Growing Old in This Culture
This is from facebook.
It's another gray day and I am in another gray mood, in spite of getting a third of the very wet planetary romance revised yesterday. I'm aiming to finish by Thursday, so I can email it out to my writing group. Eek. Thursday is soon. Maybe I will email it Friday.
I have decided, based on a one word comment on facebook, that I am out-of-date, passe, an OF. I suggested to Wiscon a while back that they do another panel on growing old in science fiction, but I can't remember if the panel was supposed to focus on literature or on the human experience of being an aging writer or fan. Worth doing, I think.
What happens when one is no longer cutting edge in a field that is supposed to imagine the future? Though my very wet planetary romance is a pretty darn fine vision of the future, if I do say so myself.

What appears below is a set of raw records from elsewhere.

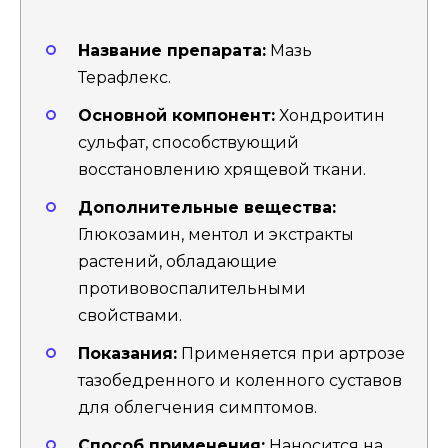
Название препарата:
Мазь
Терафлекс.
Основной компонент:
Хондроитин
сульфат, способствующий
восстановлению хрящевой ткани.
Дополнительные вещества:
Глюкозамин, ментол и экстракты
растений, обладающие
противовоспалительными
свойствами.
Показания:
Применяется при артрозе
тазобедренного и коленного суставов
для облегчения симптомов.
Способ применения:
Наносится на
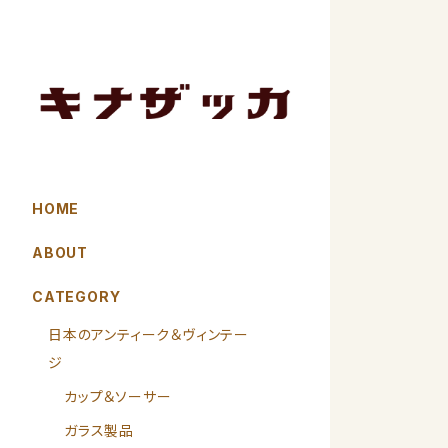
HOME
ABOUT
CATEGORY
日本のアンティーク＆ヴィンテー
ジ
カップ＆ソーサー
ガラス製品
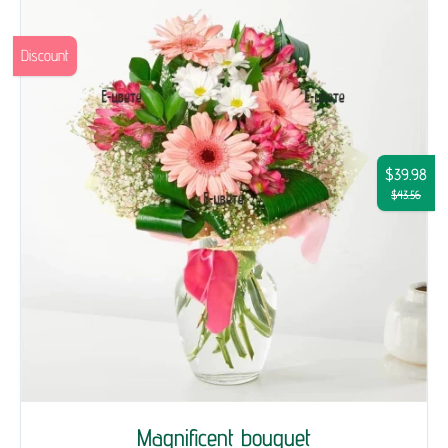
Discount
$39.98
$43.56
Magnificent bouquet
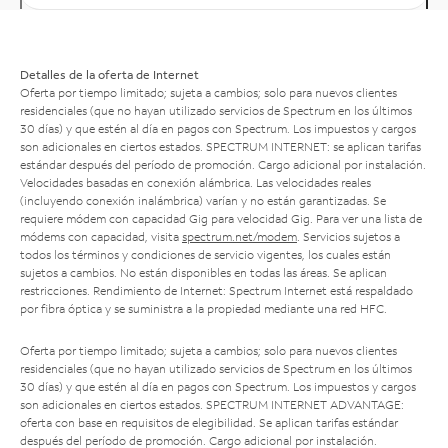
Detalles de la oferta de Internet
Oferta por tiempo limitado; sujeta a cambios; solo para nuevos clientes
residenciales (que no hayan utilizado servicios de Spectrum en los últimos
30 días) y que estén al día en pagos con Spectrum. Los impuestos y cargos
son adicionales en ciertos estados. SPECTRUM INTERNET: se aplican tarifas
estándar después del período de promoción. Cargo adicional por instalación.
Velocidades basadas en conexión alámbrica. Las velocidades reales
(incluyendo conexión inalámbrica) varían y no están garantizadas. Se
requiere módem con capacidad Gig para velocidad Gig. Para ver una lista de
módems con capacidad, visita
spectrum.net/modem
. Servicios sujetos a
todos los términos y condiciones de servicio vigentes, los cuales están
sujetos a cambios. No están disponibles en todas las áreas. Se aplican
restricciones. Rendimiento de Internet: Spectrum Internet está respaldado
por fibra óptica y se suministra a la propiedad mediante una red HFC.
Oferta por tiempo limitado; sujeta a cambios; solo para nuevos clientes
residenciales (que no hayan utilizado servicios de Spectrum en los últimos
30 días) y que estén al día en pagos con Spectrum. Los impuestos y cargos
son adicionales en ciertos estados. SPECTRUM INTERNET ADVANTAGE:
oferta con base en requisitos de elegibilidad. Se aplican tarifas estándar
después del período de promoción. Cargo adicional por instalación.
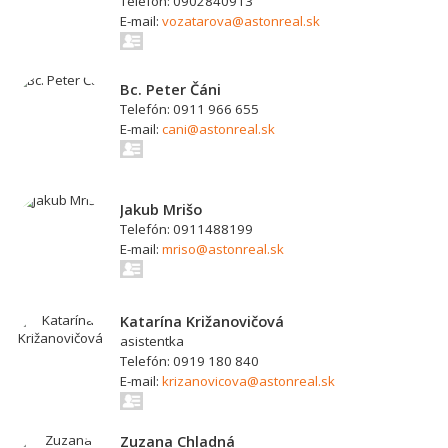
Telefón: 0902840913
E-mail:
vozatarova@astonreal.sk
Bc. Peter Čáni
Telefón: 0911 966 655
E-mail:
cani@astonreal.sk
Jakub Mrišo
Telefón: 0911488199
E-mail:
mriso@astonreal.sk
Katarína Križanovičová
asistentka
Telefón: 0919 180 840
E-mail:
krizanovicova@astonreal.sk
Zuzana Chladná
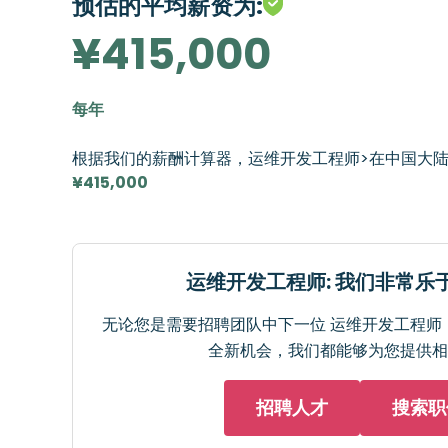
预估的平均薪资为:
¥415,000
每年
根据我们的薪酬计算器，运维开发工程师>在中国大
¥415,000
运维开发工程师: 我们非常乐
无论您是需要招聘团队中下一位 运维开发工程师
全新机会，我们都能够为您提供相
招聘人才
搜索职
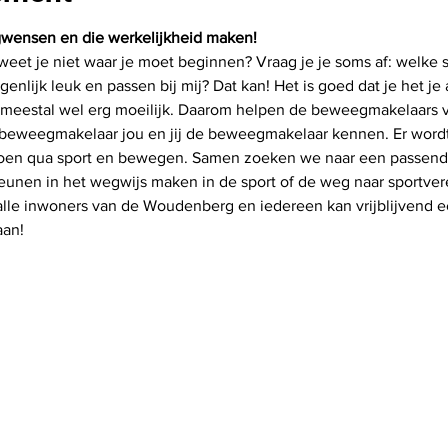
gwensen en die werkelijkheid maken!
eet je niet waar je moet beginnen? Vraag je je soms af: welke sp
nlijk leuk en passen bij mij? Dat kan! Het is goed dat je het je
kt meestal wel erg moeilijk. Daarom helpen de beweegmakelaars
e beweegmakelaar jou en jij de beweegmakelaar kennen. Er wordt 
 doen qua sport en bewegen. Samen zoeken we naar een passende
nen in het wegwijs maken in de sport of de weg naar sportvere
lle inwoners van de Woudenberg en iedereen kan vrijblijvend e
aan!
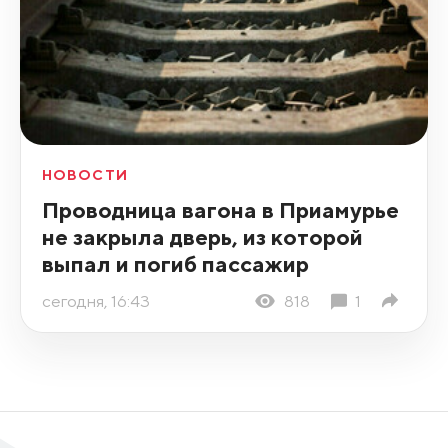
НОВОСТИ
Проводница вагона в Приамурье
не закрыла дверь, из которой
выпал и погиб пассажир
сегодня, 16:43
818
1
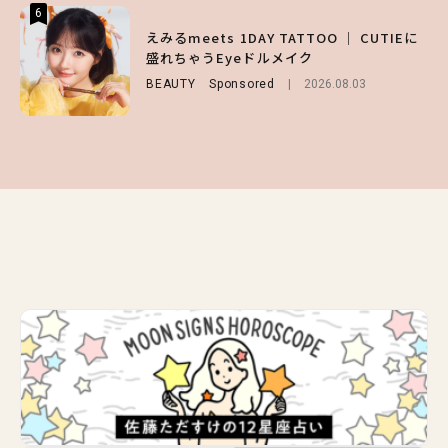
6
6
6
【GU】夏の“主役級”アイテム決定！ヘルシ
えみるmeets 1DAY TATTOO ｜ CUTIEに
【ALD1】グループの魅力＆素顔に迫る♡ 一
ー＆可愛すぎる「大人の肌見せ」トップス3
盛れちゃうEyeドルメイク
問一答をお届け！【sweet web独占】
選
BEAUTY
ENTERTAINMENT
Sponsored
2026.08.03
2026.08.03
FASHION
2026.07.19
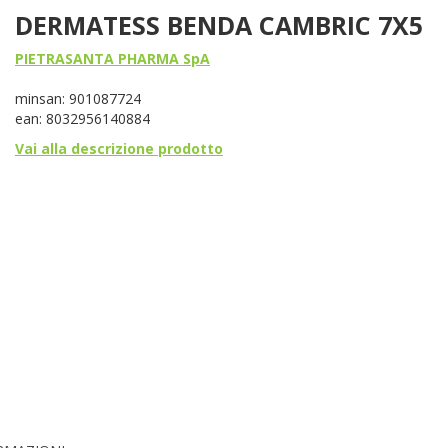
DERMATESS BENDA CAMBRIC 7X5
PIETRASANTA PHARMA SpA
minsan: 901087724
ean: 8032956140884
Vai alla descrizione prodotto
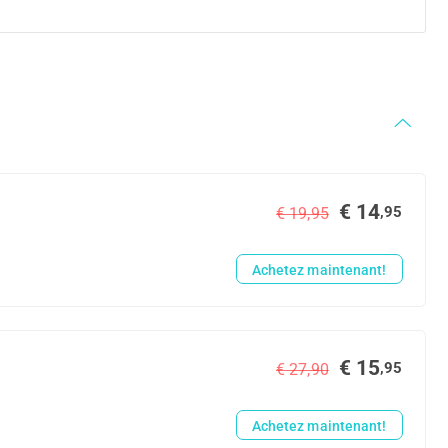
€ 14
,95
€ 19,95
Achetez maintenant!
€ 15
,95
€ 27,90
Achetez maintenant!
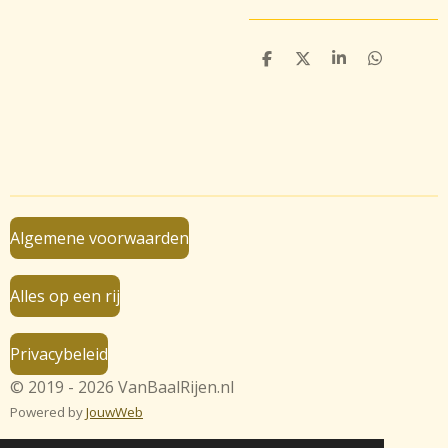
D
D
S
D
e
e
h
e
l
e
a
l
e
l
r
e
n
e
n
Algemene voorwaarden
Alles op een rij
Privacybeleid
© 2019 - 2026 VanBaalRijen.nl
Powered by
JouwWeb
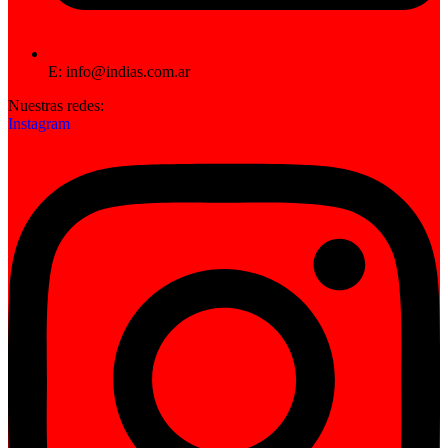
E: info@indias.com.ar
Nuestras redes:
Instagram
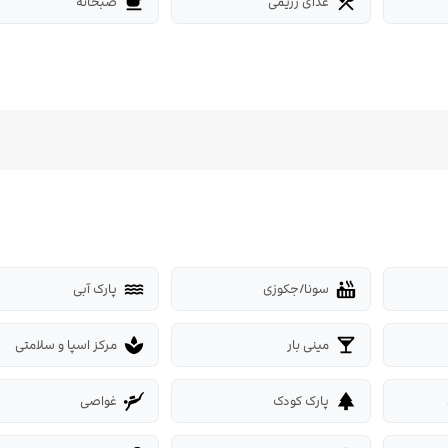
غذای رژیمی
صبحانه
free_breakfast
restaurant_menu
سونا/جکوزی
پارک آبی
water
hot_tub
مینی بار
مرکز اسپا و سلامتی
spa
local_bar
پارک کودک
غواصی
scuba_diving
park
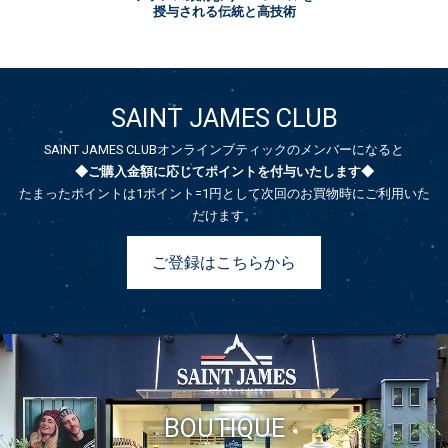
授与される伝統と高技術
SAINT JAMES CLUB
SAINT JAMES CLUBオンラインブティックのメンバーになると
◆ご購入金額に応じてポイントを付与いたします◆
たまったポイントは1ポイント=1円として次回のお買物時にご利用いた
だけます。
ご登録はこちらから
BOUTIQUE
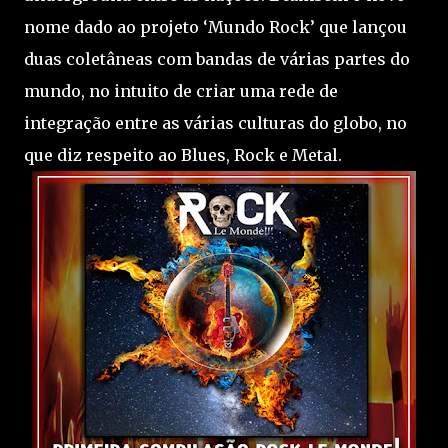
nome dado ao projeto ‘Mundo Rock’ que lançou
duas coletâneas com bandas de várias partes do
mundo, no intuito de criar uma rede de
integração entre as várias culturas do globo, no
que diz respeito ao Blues, Rock e Metal.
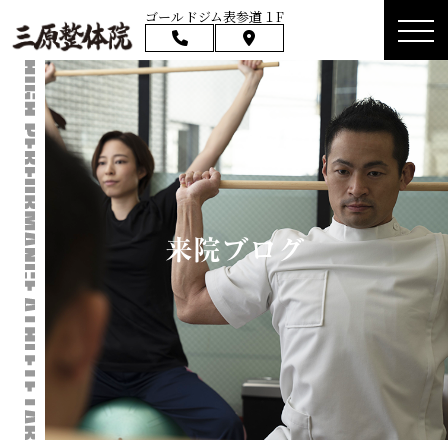
ゴールドジム表参道１F
来院ブログ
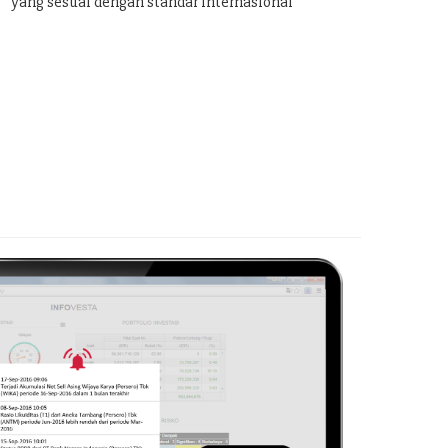
yang sesuai dengan standar internasional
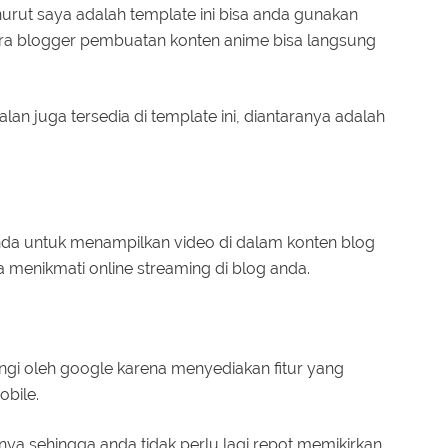
rut saya adalah template ini bisa anda gunakan
ara blogger pembuatan konten anime bisa langsung
alan juga tersedia di template ini, diantaranya adalah
da untuk menampilkan video di dalam konten blog
 menikmati online streaming di blog anda.
nangi oleh google karena menyediakan fitur yang
bile.
 nya sehingga anda tidak perlu lagi repot memikirkan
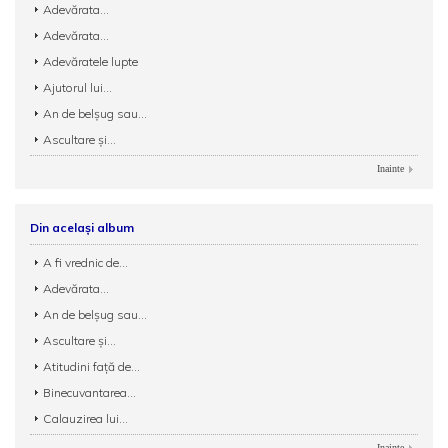
Adevărata...
Adevărata...
Adevăratele lupte
Ajutorul lui...
An de belșug sau...
Ascultare și...
Inainte
Din același album
A fi vrednic de...
Adevărata...
An de belșug sau...
Ascultare și...
Atitudini față de...
Binecuvantarea...
Calauzirea lui...
Inainte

This is not a plea for reassurance. LeGuin said -- or wrote -- that as she aged, she found people ignoring her. If it happens to LeGuin, then no one is safe. It's this phenomenon I'm interested in.
1 Comments:
I have been thinking about this thing, but not from an age-related perspective. I think that everyone has a vision that informs their stories, and those visions may be more or less universal. They change as we grow, too, and so we may find that for a brief moment our visions align with the larger community that decides who is "in" and who is not. And then we change, or they change, and though this change happens as we grow older (because of time), it is not necessarily because we are older. What is important, I was reminded this weekend, is to remain true to oneself and write the things that are important. We have a platform now where we can speak to the people who still want to listen, and though there may be a lot of people who consider us either passe or never-arrived, there will always be some people who want to listen. Don't stop talking to them.